[MATERIAL FOR THIS EXERCISE — start]

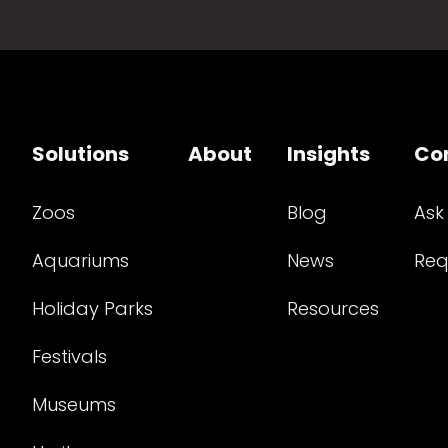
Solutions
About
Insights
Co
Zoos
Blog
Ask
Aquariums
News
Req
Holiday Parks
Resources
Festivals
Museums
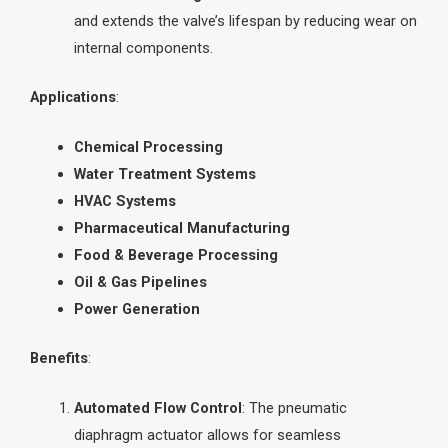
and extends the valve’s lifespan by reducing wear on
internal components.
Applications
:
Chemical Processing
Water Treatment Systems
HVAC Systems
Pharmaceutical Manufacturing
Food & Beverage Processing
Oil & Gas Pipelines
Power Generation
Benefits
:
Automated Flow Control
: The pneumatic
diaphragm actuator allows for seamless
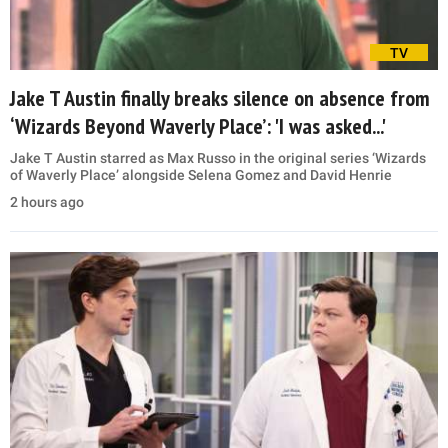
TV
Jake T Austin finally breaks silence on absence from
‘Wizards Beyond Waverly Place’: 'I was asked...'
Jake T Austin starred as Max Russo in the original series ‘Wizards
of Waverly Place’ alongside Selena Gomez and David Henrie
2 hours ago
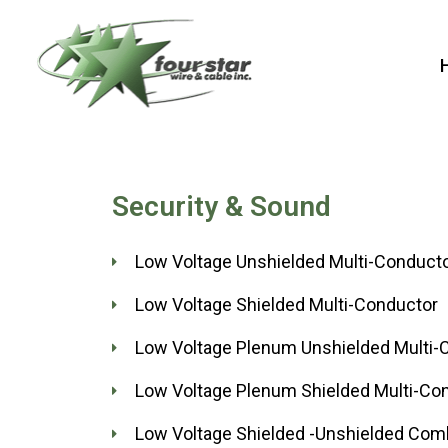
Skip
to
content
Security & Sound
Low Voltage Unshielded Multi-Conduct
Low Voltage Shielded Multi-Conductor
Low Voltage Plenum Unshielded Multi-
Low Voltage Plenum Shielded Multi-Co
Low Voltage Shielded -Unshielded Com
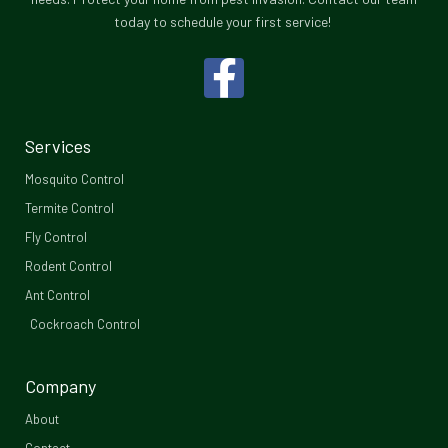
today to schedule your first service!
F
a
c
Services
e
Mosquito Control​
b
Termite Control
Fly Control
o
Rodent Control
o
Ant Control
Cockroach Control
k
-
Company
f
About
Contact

[MATERIAL FOR THIS EXERCISE — finish]
[MATERIAL FOR THIS EXERCISE — start]

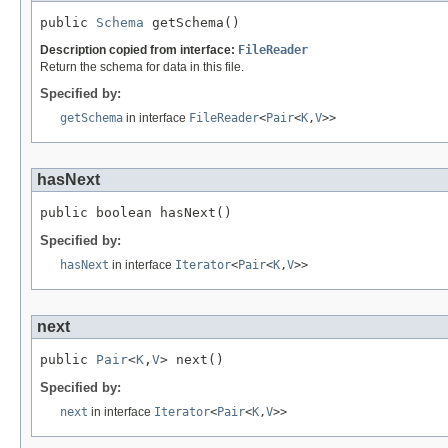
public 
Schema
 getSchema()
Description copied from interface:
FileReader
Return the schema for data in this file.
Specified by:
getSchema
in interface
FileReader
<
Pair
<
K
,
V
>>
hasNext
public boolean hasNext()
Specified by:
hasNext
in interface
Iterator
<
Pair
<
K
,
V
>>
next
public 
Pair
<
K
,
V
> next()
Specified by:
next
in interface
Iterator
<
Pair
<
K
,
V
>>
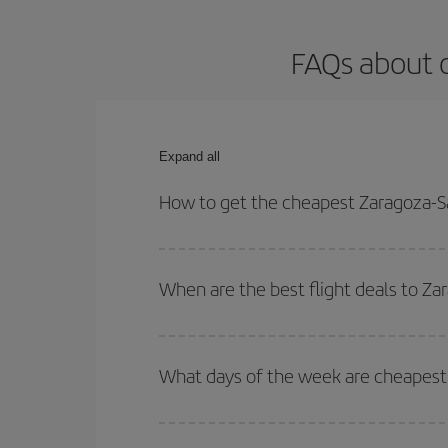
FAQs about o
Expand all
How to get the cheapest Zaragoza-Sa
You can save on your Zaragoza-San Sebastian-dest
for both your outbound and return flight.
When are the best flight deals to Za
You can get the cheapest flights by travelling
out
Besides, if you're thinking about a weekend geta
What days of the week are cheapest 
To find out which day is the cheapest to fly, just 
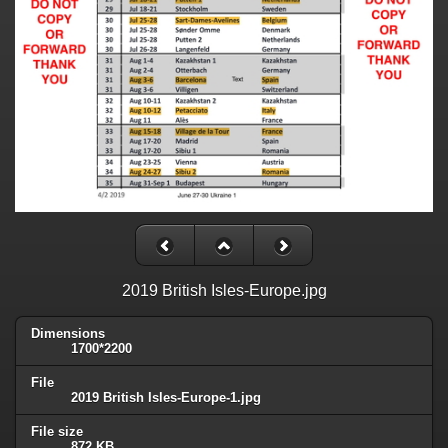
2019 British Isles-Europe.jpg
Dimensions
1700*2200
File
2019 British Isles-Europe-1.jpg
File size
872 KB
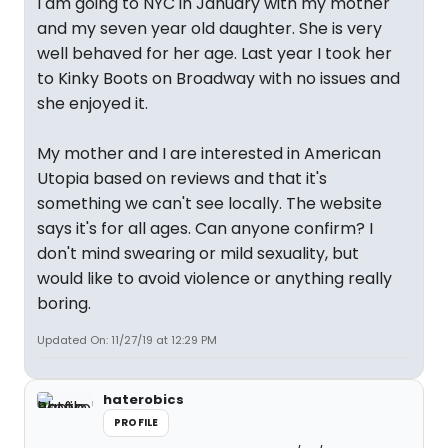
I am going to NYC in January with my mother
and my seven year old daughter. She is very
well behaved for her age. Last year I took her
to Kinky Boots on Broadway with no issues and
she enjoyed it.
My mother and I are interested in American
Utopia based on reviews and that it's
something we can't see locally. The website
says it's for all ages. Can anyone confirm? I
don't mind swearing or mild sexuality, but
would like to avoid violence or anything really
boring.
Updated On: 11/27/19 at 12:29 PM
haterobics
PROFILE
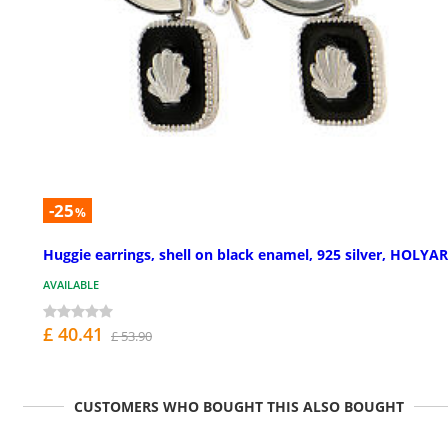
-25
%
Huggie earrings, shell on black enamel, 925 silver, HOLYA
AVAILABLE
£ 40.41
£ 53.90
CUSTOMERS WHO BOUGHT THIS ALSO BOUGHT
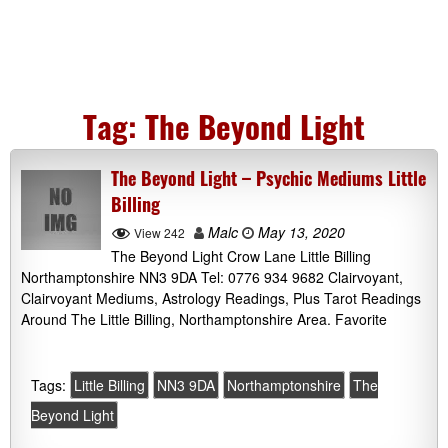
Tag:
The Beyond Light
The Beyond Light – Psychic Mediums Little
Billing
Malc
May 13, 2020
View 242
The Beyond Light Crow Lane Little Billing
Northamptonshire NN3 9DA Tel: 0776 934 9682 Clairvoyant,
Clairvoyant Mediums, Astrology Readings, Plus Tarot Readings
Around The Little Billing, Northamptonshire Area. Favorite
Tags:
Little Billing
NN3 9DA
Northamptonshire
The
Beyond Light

[MATERIAL FOR THIS EXERCISE — finish]
[MATERIAL FOR THIS EXERCISE — start]

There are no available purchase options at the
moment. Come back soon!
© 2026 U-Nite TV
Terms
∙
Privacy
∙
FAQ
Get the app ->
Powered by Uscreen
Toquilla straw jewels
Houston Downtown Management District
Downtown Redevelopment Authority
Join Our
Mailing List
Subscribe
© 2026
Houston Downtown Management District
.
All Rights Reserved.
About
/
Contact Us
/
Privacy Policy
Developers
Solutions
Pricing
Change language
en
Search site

[MATERIAL FOR THIS EXERCISE — finish]

Of the lines above, output exactly those from the line bearing "Toquilla straw jewels" through the line bearing "Search site", inclusive.

### ANSWER SECTION
Toquilla straw jewels
Houston Downtown Management District
Downtown Redevelopment Authority
Join Our
Mailing List
Subscribe
© 2026
Houston Downtown Management District
.
All Rights Reserved.
About
/
Contact Us
/
Privacy Policy
Developers
Solutions
Pricing
Change language
en
Search site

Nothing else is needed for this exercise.